Let triangle ABC have side lengths AB=13, AC=14, and BC=15. There are two circles located inside angle BAC which are tangent to rays AB, AC, and segment BC. Compute the distance between the centers of these two circles.
Kind of confusedon how to even start?...
THANKS FOR ANY HELP!
Let triangle ABC have side lengths AB=13, AC=14, and BC=15.
There are two circles located inside angle BAC which are tangent to rays AB, AC, and segment BC.
Compute the distance between the centers of these two circles.
\(\begin{array}{|rcll|} \hline s &=& \dfrac{a+b+c}{2} \\ s &=& \dfrac{13+15+14}{2} \\ \mathbf{s} &=& \mathbf{ 21 } \\ \hline \end{array} \)

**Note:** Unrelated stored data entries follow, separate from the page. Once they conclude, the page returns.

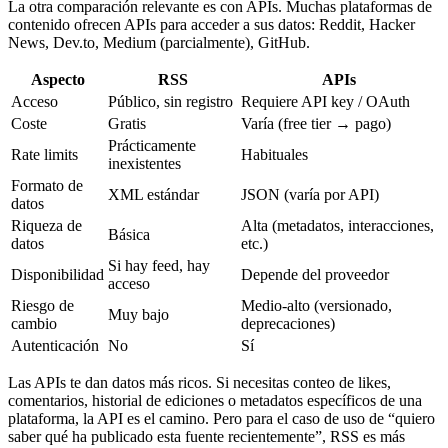
La otra comparación relevante es con APIs. Muchas plataformas de
contenido ofrecen APIs para acceder a sus datos: Reddit, Hacker
News, Dev.to, Medium (parcialmente), GitHub.
Aspecto
RSS
APIs
Acceso
Público, sin registro
Requiere API key / OAuth
Coste
Gratis
Varía (free tier → pago)
Prácticamente
Rate limits
Habituales
inexistentes
Formato de
XML estándar
JSON (varía por API)
datos
Riqueza de
Alta (metadatos, interacciones,
Básica
datos
etc.)
Si hay feed, hay
Disponibilidad
Depende del proveedor
acceso
Riesgo de
Medio-alto (versionado,
Muy bajo
cambio
deprecaciones)
Autenticación
No
Sí
Las APIs te dan datos más ricos. Si necesitas conteo de likes,
comentarios, historial de ediciones o metadatos específicos de una
plataforma, la API es el camino. Pero para el caso de uso de “quiero
saber qué ha publicado esta fuente recientemente”, RSS es más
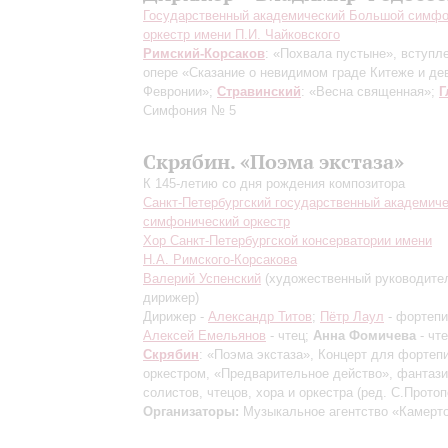
Государственный академический Большой симфо
оркестр имени П.И. Чайковского
Римский-Корсаков
: «Похвала пустыне», вступл
опере «Сказание о невидимом граде Китеже и де
Февронии»;
Стравинский
: «Весна священная»;
Г
Симфония № 5
Скрябин. «Поэма экстаза»
К 145-летию со дня рождения композитора
Санкт-Петербургский государственный академич
симфонический оркестр
Хор Санкт-Петербургской консерватории имени
Н.А. Римского-Корсакова
Валерий Успенский
(художественный руководите
дирижер)
Дирижер -
Александр Титов
;
Пётр Лаул
- фортепи
Алексей Емельянов
- чтец;
Анна Фомичева
- чт
Скрябин
: «Поэма экстаза», Концерт для фортеп
оркестром, «Предварительное действо», фантаз
солистов, чтецов, хора и оркестра (ред. С.Протоп
Организаторы:
Музыкальное агентство «Камерт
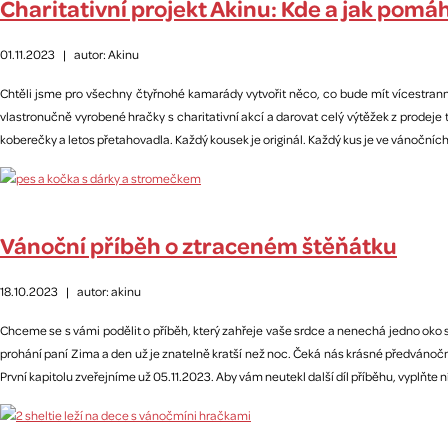
Charitativní projekt Akinu: Kde a jak pom
01.11.2023
|
autor: Akinu
Chtěli jsme pro všechny čtyřnohé kamarády vytvořit něco, co bude mít vícestranné
vlastronučně vyrobené hračky s charitativní akcí a darovat celý výtěžek z prodeje
koberečky a letos přetahovadla. Každý kousek je originál. Každý kus je ve vánočníc
Vánoční příběh o ztraceném štěňátku
18.10.2023
|
autor: akinu
Chceme se s vámi podělit o příběh, který zahřeje vaše srdce a nenechá jedno ok
prohání paní Zima a den už je znatelně kratší než noc. Čeká nás krásné předvánočn
První kapitolu zveřejníme už 05.11.2023. Aby vám neutekl další díl příběhu, vyplňte 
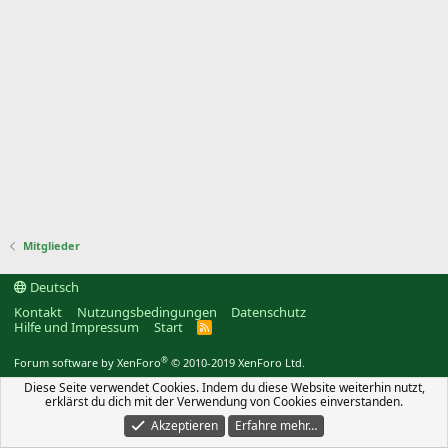
Mitglieder
Deutsch
Kontakt
Nutzungsbedingungen
Datenschutz
Hilfe und Impressum
Start
R
S
S
®
Forum software by XenForo
© 2010-2019 XenForo Ltd.
Diese Seite verwendet Cookies. Indem du diese Website weiterhin nutzt,
erklärst du dich mit der Verwendung von Cookies einverstanden.
Akzeptieren
Erfahre mehr…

\(\begin{array}{|rcll|} \hline r &=& \sqrt{\dfrac{(s-a)(s-b)(s-c)}{s}} \\ &=& \sqrt{\dfrac{(21-13)(21-15)(21-14)}{21}} \\ &=& \sqrt{\dfrac{(8)(6)(7)}{21}} \\ &=& \sqrt{\dfrac{336}{21}} \\ &=& \sqrt{16} \\ \mathbf{r} &=& \mathbf{ 4 } \\ \hline \end{array}\)
\(\begin{array}{|rcll|} \hline r_b &=& \sqrt{\dfrac{s(s-a)(s-c)}{s-b}} \\ &=& \sqrt{\dfrac{21(21-13)(21-14)}{21-15}} \\ &=& \sqrt{\dfrac{21(8)(7)}{6}} \\ &=& \sqrt{ 196 } \\ \mathbf{r_b} &=& \mathbf{ 14 } \\ \hline \end{array}\)
\(\mathbf{AU=\ ?}\)
\(\begin{array}{|rcll|} \hline AU &=& AV \\ AU+AV &=& (a+BU)+(c+CV) \\ &=& a+c+BU+CV \quad | \quad BU = BU',\ CV=CV' \\ &=& a+c+BU'+CV' \quad | \quad BU'+CV' = b \\ &=& a+c+ b \\ AU+ AV&=& 2s \quad | \quad AV = AU \\ 2AU &=& 2s \\ \mathbf{ AU } &=& \mathbf{ s } \\ \hline \end{array} \)
\(\begin{array}{|rcll|} \hline x &=& \sqrt{\Big(s-(s-b)\Big)^2 + (r_b-r)^2 } \\ &=& \sqrt{b^2 + (14-4)^2 } \\ &=& \sqrt{15^2 + 10^2 } \\ &=& \sqrt{(3*5)^2 + (2*5)^2 } \\ &=& \sqrt{5^2*(3^2+2^2) } \\ &=& \sqrt{5^2*13 } \\ \mathbf{x } &=& \mathbf{ 5\sqrt{ 13 } } \\ x &\approx& 18 \\ \hline \end{array} \)
The distance between the centers of these two circles is \(\mathbf{\approx 18}\)
Strong work as always, Heureka......but after you found 'r' and 'rb' , why not just add them together to find the distance 'x' between the circle centers?